What you have to do >>
An exact copy of every entry is needed, with no images.

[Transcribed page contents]
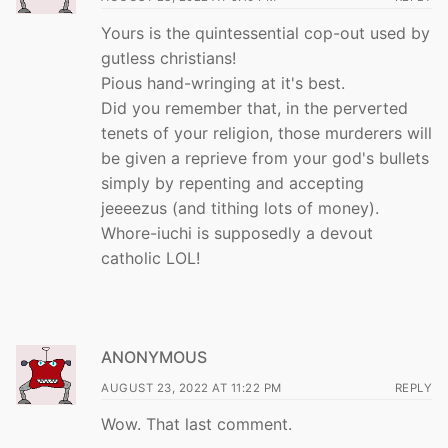
Yours is the quintessential cop-out used by
gutless christians!
Pious hand-wringing at it's best.
Did you remember that, in the perverted
tenets of your religion, those murderers will
be given a reprieve from your god's bullets
simply by repenting and accepting
jeeeezus (and tithing lots of money).
Whore-iuchi is supposedly a devout
catholic LOL!
ANONYMOUS
AUGUST 23, 2022 AT 11:22 PM
REPLY
Wow. That last comment.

Reply >>
Yours is the quintessential cop-out used by
gutless christians!
Pious hand-wringing at it's best.
Did you remember that, in the perverted
tenets of your religion, those murderers will
be given a reprieve from your god's bullets
simply by repenting and accepting
jeeeezus (and tithing lots of money).
Whore-iuchi is supposedly a devout
catholic LOL!
ANONYMOUS
AUGUST 23, 2022 AT 11:22 PM
REPLY
Wow. That last comment.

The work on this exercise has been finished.